Il lavoratore autonomo (agevolazione valida a partire dal 2017) è tenuto a rispettare i seguenti requisiti:


  • il lavoratore non sia stato residente in Italia nei 5 periodi d'imposta precedenti al rientro in Italia;

  • il lavoratore si impegni a rimanere in Italia e svolgere in modo prevalente l'attività per almeno 24 mesi.


Nello specifico l'agevolazione, solo nel caso di lavoratori impatriati da stati UE o extra UE (dal 2017) con i quali siano in vigore convenzioni contro le doppie imposizioni, è applicabile se: 


  • il lavoratore deve essere laureato;

  • il lavoratore deve aver svolto l'attività di lavoro dipendente/autonomo all'estero per almeno 24 mesi;

  • il lavoratore si impegna a trasferire la residenza in Italia e si impegna a mantenerla per almeno 24 mesi, pena la decadenza dell'agevolazione.


In caso di lavoro dipendente, per poter beneficiare dell'agevolazione, è necessario che il datore di lavoro presenti apposita richiesta scritta; il beneficio deve essere applicato nella busta paga relativa al periodo successivo alla data di richiesta. I lavoratori autonomi, invece, per poter usufruire del beneficio fiscale, debbono esercitare l'opzione direttamente in dichiarazione dei redditi, previa presentazione di apposita autocertificazione a tutti i propri clienti, di modo che essi possano operare la ritenuta del 20% sull'imponibile ridotto alla percentuale di reddito tassabile.

L'Agenzia delle Entrate, con la pubblicazione della Risoluzione n. 76/E ha stabilito che possono fruire del beneficio fiscale previsto per i "lavoratori impatriati" i lavoratori dipendenti:

  • distaccati;

  • in possesso di un titolo di laurea;

  • con attività lavorativa svolta all'estero negli ultimi 2 anni;

  • con una mansione lavorativa da svolgere in Italia ma che sia differente rispetto a quella ricoperta prima del trasferimento all'estero


La Risoluzione n. 76/E rivede la posizione restrittiva assunta con la pubblicazione della Circolare n. 17/E/2017 che aveva determinato l'esclusione totale dell'accesso all'agevolazione per i lavoratori che decidevano di rientrare in Italia da distacchi all'estero. L'Agenzia delle Entrate ha previsto la possibilità di analizzare le varie ipotesi del rientro in Italia, considerando che lo stesso non derivi esclusivamente dalla scadenza naturale del distacco.
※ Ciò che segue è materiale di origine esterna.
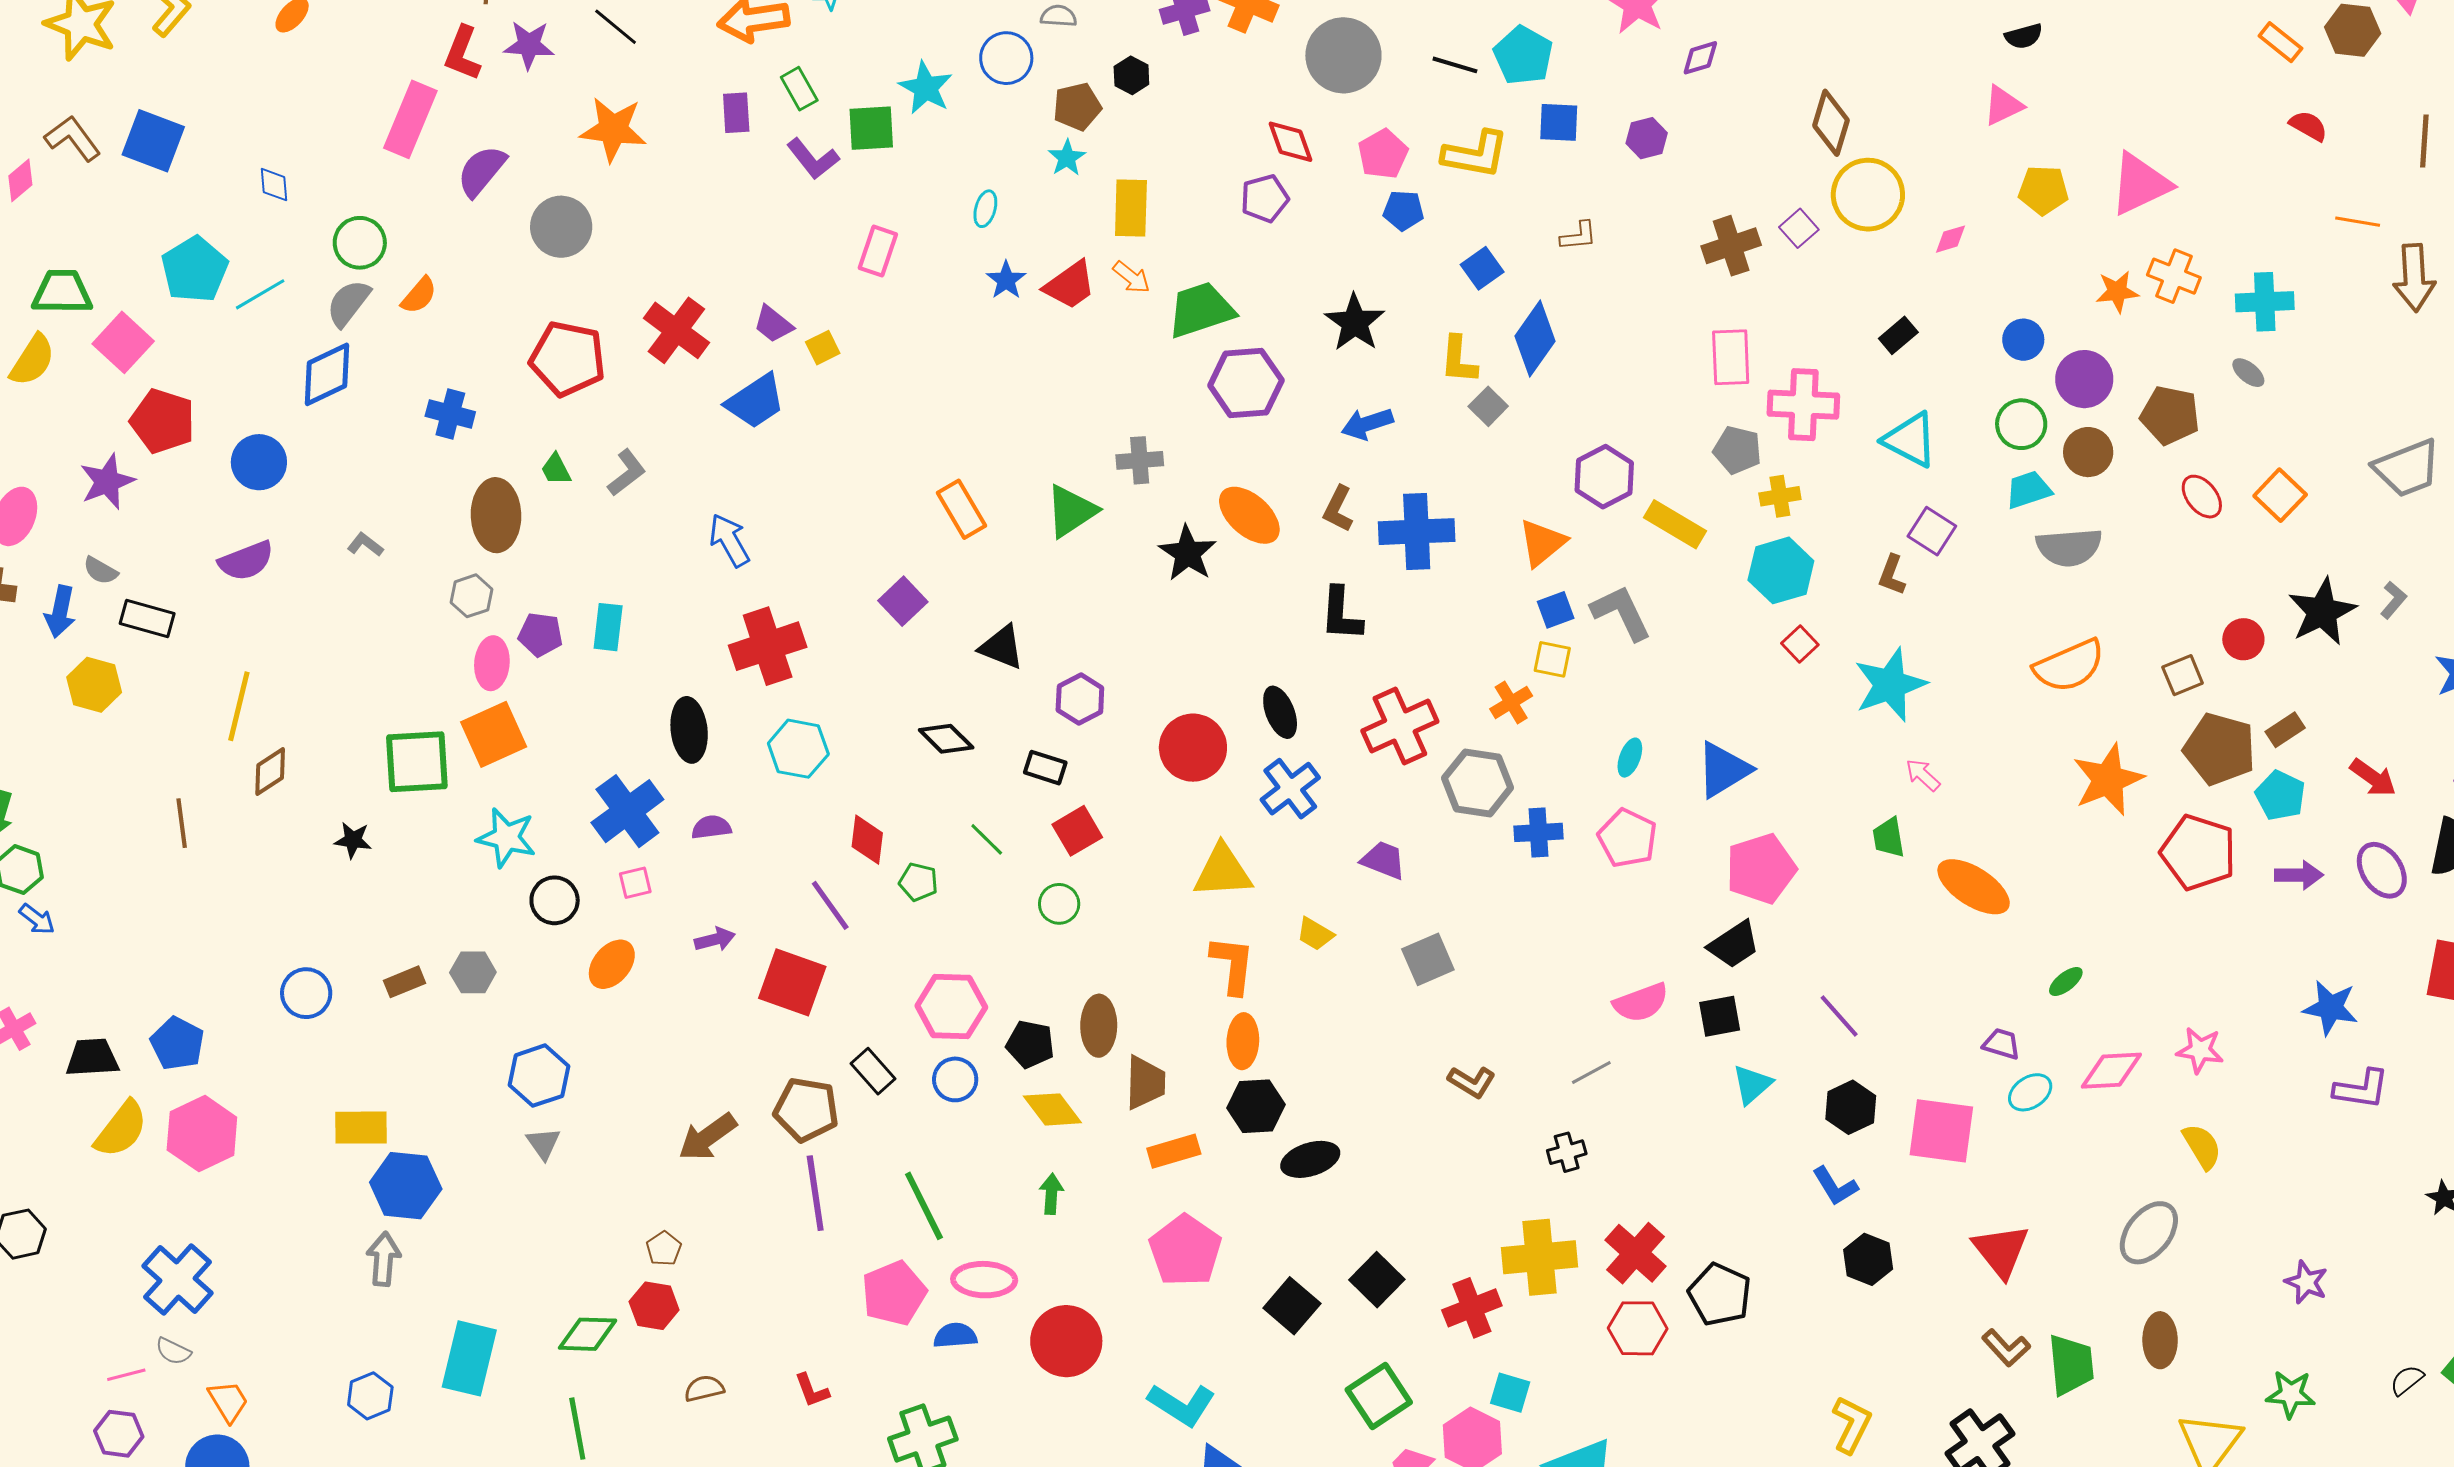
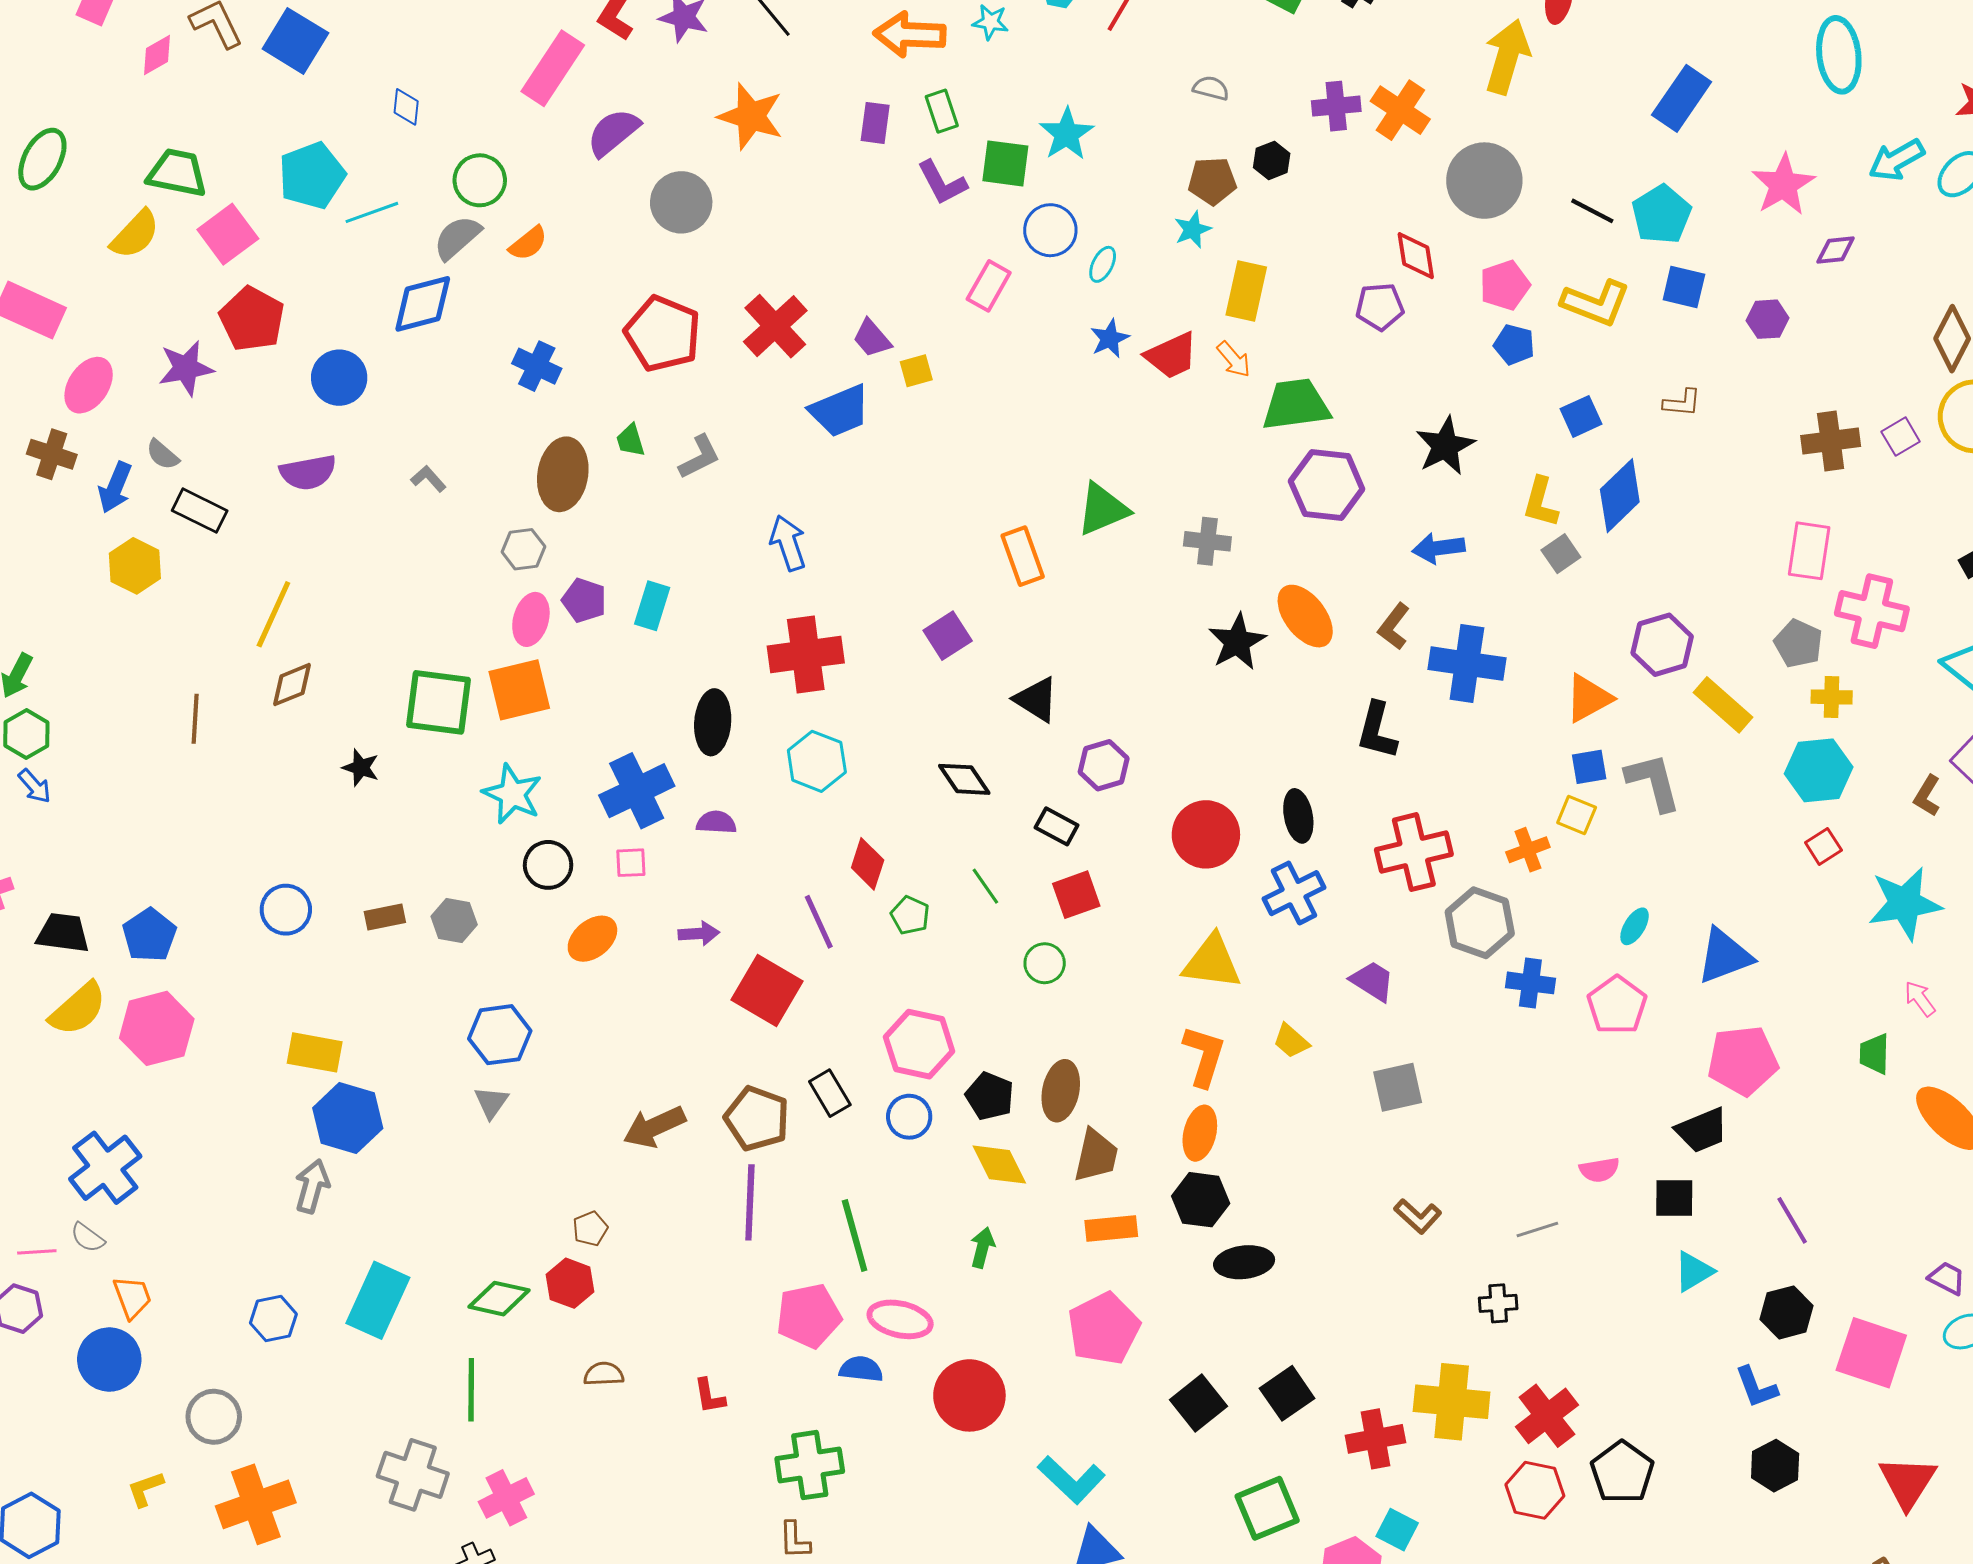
blue circle: (1006, 58) -> (1050, 230), moved
green triangle: (1071, 511) -> (1103, 509), moved
pink semicircle: (1641, 1003) -> (1599, 1170), size x0.7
Le ipotesi che, in caso di distacco, danno diritto ad usufruire del beneficio fiscale, sono le seguenti:


  • il distacco sia stato oggetto di molte proroghe (il dipendente si è radicato all'estero);

  • il lavoratore impatriato non rientri per svolgere alcuna attività che si ponga in continuità con l'attività precedentemente svolta in Italia.